====== Data excerpts ======

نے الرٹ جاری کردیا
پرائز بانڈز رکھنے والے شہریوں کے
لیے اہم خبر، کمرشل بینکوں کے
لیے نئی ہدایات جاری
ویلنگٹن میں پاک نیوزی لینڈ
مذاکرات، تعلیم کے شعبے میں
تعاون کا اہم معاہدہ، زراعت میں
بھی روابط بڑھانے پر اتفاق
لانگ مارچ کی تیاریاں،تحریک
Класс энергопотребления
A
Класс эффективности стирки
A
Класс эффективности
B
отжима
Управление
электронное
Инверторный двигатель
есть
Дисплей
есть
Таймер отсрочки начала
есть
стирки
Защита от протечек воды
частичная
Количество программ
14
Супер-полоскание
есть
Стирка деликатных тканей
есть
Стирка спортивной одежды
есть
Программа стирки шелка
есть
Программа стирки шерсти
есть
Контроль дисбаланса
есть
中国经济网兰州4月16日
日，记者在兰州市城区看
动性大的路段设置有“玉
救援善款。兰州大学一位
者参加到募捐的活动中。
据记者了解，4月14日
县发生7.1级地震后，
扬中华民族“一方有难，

======
====== Data excerpts ======

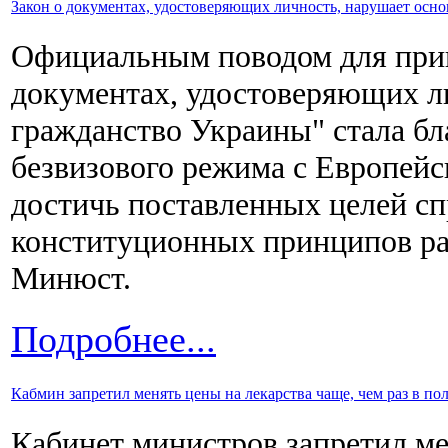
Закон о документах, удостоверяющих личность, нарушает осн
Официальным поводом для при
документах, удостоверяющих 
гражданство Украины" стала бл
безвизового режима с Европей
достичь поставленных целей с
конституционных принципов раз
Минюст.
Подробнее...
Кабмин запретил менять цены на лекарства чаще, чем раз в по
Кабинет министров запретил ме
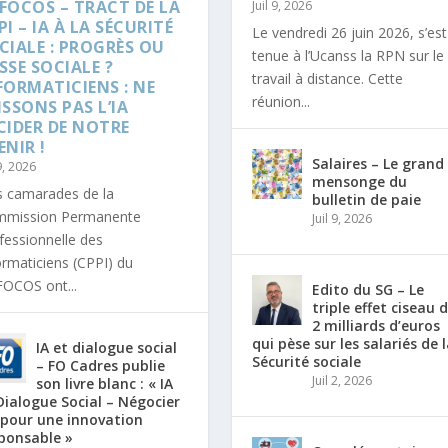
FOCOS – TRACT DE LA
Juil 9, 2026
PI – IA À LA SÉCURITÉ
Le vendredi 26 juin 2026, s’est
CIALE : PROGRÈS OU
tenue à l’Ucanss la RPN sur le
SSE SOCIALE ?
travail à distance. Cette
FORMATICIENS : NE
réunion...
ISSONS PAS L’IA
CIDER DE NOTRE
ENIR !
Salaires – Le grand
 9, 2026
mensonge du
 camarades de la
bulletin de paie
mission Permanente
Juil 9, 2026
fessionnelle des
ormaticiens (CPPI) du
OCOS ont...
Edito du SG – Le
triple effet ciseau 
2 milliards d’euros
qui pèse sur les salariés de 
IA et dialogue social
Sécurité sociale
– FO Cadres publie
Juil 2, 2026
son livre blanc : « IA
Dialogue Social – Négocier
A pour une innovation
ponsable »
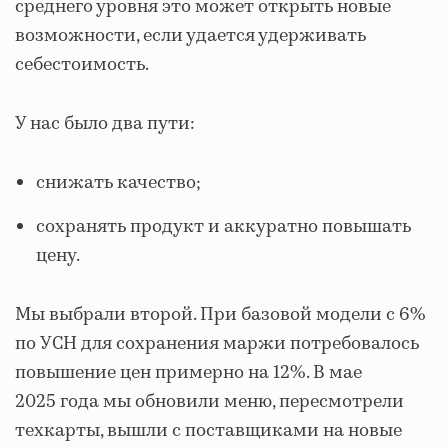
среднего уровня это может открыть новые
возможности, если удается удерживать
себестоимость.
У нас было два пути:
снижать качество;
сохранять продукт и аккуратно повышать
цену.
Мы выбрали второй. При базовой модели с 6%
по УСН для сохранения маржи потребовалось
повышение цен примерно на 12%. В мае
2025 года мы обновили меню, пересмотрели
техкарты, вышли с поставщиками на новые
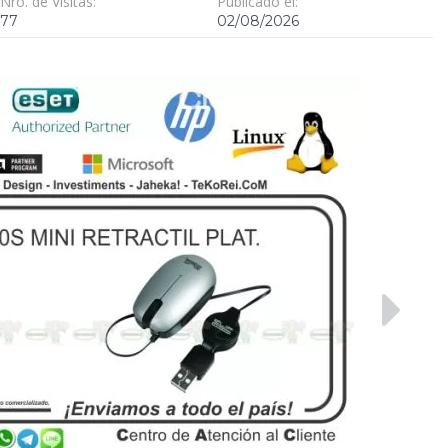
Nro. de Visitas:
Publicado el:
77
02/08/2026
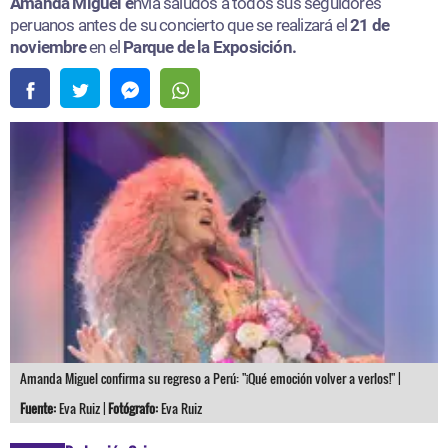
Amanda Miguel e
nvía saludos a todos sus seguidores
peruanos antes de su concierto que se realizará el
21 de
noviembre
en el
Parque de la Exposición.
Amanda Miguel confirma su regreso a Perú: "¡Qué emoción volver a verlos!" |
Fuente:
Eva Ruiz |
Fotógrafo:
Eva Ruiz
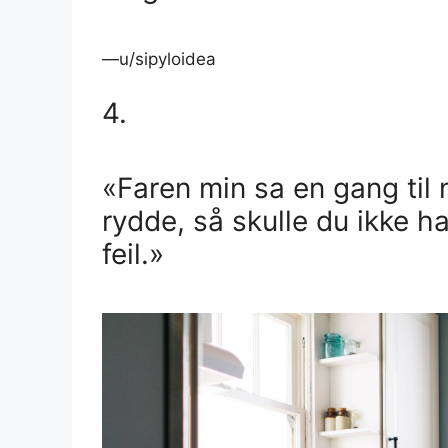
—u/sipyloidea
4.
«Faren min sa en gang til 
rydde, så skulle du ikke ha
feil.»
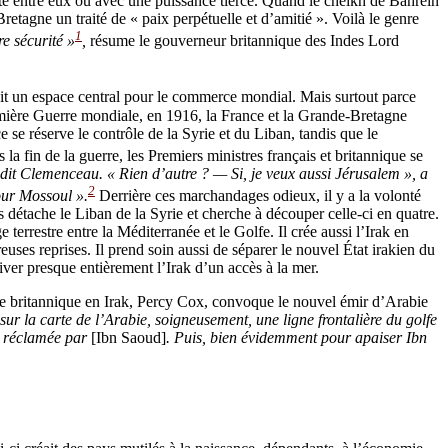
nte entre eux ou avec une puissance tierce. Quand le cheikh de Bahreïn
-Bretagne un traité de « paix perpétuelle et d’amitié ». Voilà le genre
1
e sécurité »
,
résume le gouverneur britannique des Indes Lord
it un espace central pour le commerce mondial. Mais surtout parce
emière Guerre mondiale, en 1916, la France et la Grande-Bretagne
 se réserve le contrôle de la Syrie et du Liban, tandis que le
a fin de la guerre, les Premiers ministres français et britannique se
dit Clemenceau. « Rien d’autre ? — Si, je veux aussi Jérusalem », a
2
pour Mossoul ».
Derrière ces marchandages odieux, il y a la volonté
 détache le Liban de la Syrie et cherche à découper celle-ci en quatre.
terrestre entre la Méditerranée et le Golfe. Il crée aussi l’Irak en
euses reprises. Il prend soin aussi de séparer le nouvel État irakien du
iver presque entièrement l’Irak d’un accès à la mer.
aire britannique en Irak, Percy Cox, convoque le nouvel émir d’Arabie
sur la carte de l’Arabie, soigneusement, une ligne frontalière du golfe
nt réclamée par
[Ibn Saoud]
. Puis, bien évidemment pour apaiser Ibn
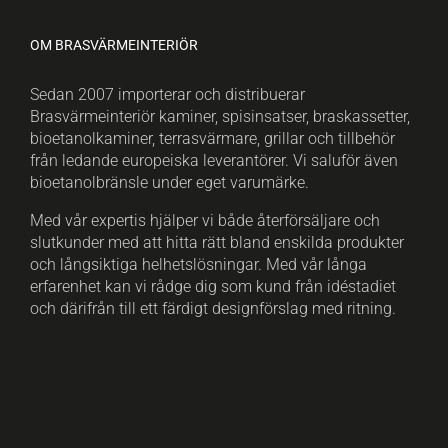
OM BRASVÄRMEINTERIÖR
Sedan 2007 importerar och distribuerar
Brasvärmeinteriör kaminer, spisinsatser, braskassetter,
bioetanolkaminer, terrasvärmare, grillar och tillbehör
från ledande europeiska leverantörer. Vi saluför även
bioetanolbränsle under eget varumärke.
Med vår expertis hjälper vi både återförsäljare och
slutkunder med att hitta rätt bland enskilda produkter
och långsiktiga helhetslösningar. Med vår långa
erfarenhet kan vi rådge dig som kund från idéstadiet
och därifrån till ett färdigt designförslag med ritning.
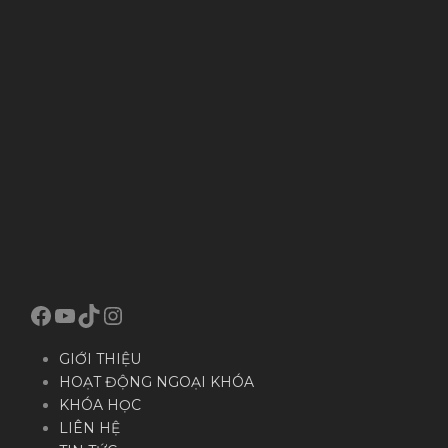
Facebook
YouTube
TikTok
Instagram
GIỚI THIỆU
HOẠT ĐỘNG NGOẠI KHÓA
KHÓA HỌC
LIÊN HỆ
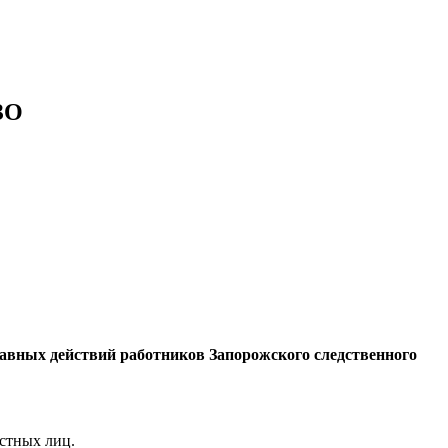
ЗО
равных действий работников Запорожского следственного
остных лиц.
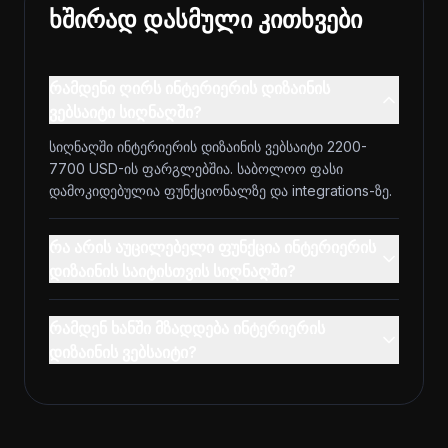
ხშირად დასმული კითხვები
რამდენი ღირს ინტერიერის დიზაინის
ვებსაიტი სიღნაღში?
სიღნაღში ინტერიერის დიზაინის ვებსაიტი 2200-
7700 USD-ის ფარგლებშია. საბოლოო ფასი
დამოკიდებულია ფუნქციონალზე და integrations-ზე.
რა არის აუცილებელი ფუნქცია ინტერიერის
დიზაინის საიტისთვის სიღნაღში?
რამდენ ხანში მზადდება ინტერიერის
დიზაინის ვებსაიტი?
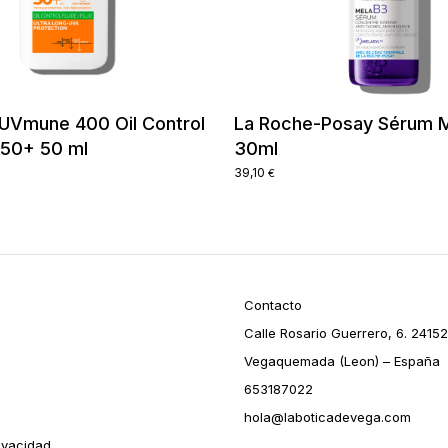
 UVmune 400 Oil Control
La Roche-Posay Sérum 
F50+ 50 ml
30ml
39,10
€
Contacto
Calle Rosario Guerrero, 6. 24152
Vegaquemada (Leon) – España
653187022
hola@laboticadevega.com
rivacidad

======
====== Data excerpts ======

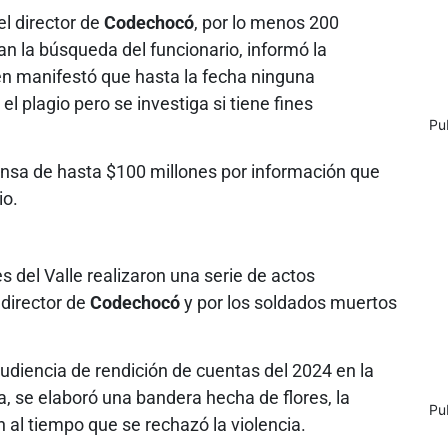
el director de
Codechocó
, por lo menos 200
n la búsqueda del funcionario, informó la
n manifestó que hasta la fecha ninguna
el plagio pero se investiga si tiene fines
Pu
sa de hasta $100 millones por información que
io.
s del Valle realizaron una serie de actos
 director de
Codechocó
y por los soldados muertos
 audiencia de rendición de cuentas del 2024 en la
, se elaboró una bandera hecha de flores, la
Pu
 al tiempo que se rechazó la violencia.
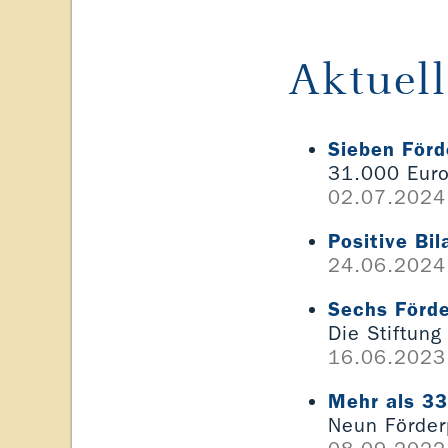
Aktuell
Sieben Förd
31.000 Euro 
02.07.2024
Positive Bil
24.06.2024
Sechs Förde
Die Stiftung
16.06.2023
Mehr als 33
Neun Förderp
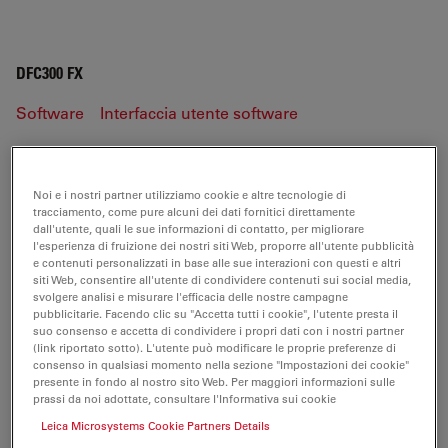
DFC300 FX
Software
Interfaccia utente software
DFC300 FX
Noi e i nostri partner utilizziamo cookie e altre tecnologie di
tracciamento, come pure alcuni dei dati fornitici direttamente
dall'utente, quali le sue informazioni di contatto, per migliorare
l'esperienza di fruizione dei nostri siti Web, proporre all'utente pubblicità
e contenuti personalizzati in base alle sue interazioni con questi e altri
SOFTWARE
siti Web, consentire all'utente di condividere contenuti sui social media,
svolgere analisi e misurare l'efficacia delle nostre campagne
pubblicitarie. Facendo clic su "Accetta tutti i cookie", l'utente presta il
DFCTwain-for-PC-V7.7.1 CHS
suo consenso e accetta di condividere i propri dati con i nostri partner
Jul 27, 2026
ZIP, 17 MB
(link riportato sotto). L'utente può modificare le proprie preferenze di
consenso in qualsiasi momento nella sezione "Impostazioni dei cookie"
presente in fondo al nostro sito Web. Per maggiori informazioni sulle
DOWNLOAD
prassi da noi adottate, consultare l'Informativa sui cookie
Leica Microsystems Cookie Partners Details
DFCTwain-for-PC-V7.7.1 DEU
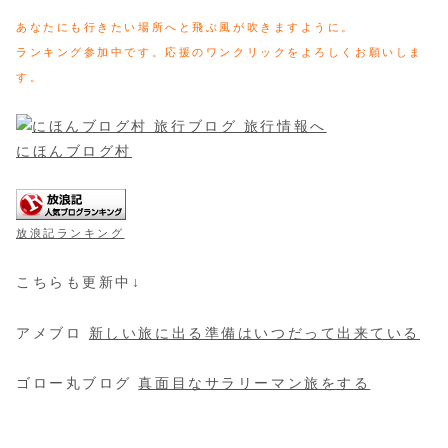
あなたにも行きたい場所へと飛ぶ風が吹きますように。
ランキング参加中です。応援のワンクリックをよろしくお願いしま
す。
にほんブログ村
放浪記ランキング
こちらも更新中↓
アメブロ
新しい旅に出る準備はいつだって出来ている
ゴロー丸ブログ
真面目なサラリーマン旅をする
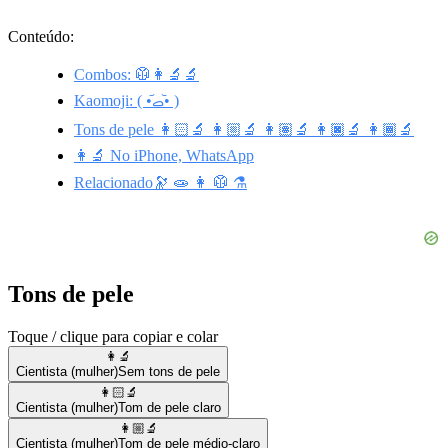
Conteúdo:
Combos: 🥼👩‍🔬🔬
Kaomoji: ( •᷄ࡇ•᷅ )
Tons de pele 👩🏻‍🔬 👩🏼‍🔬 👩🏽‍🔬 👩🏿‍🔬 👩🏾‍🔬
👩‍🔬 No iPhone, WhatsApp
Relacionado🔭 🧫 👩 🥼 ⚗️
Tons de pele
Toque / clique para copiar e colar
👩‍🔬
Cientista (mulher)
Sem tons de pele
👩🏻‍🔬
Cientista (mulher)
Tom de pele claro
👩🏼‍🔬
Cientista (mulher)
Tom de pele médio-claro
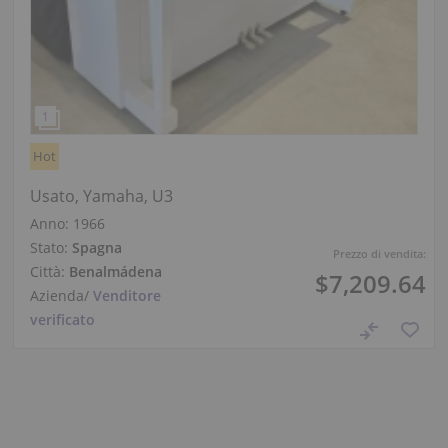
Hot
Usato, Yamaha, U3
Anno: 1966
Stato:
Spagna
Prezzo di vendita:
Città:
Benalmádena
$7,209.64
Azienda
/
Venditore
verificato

======

• Task instructions: Where a line of the data above includes "Syrie", copy that line.

• Exercise output:
 se réserve le contrôle de la Syrie et du Liban, tandis que le
 détache le Liban de la Syrie et cherche à découper celle-ci en quatre.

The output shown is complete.